» **Required work**:
Would you reproduce, word for word, only the lines from the one with "The value specifies a" to the end of the listing below?
——
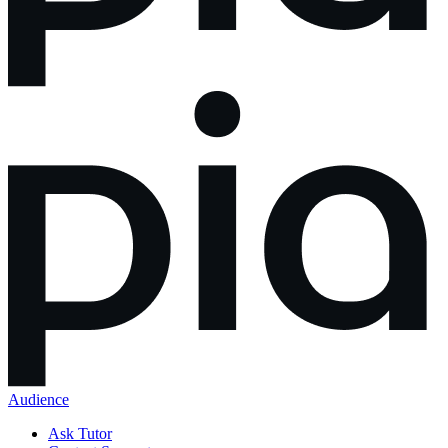
Audience
Ask Tutor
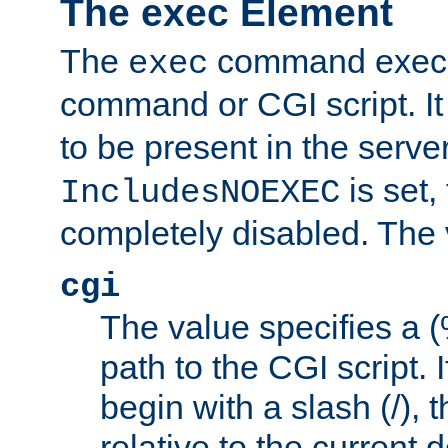
The exec Element
The
command execut
exec
command or CGI script. It
to be present in the server
is set,
IncludesNOEXEC
completely disabled. The v
cgi
The value specifies a
path to the CGI script. 
begin with a slash (/), t
relative to the current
——
» **Reply**:
The value specifies a
path to the CGI script. 
begin with a slash (/), t
relative to the current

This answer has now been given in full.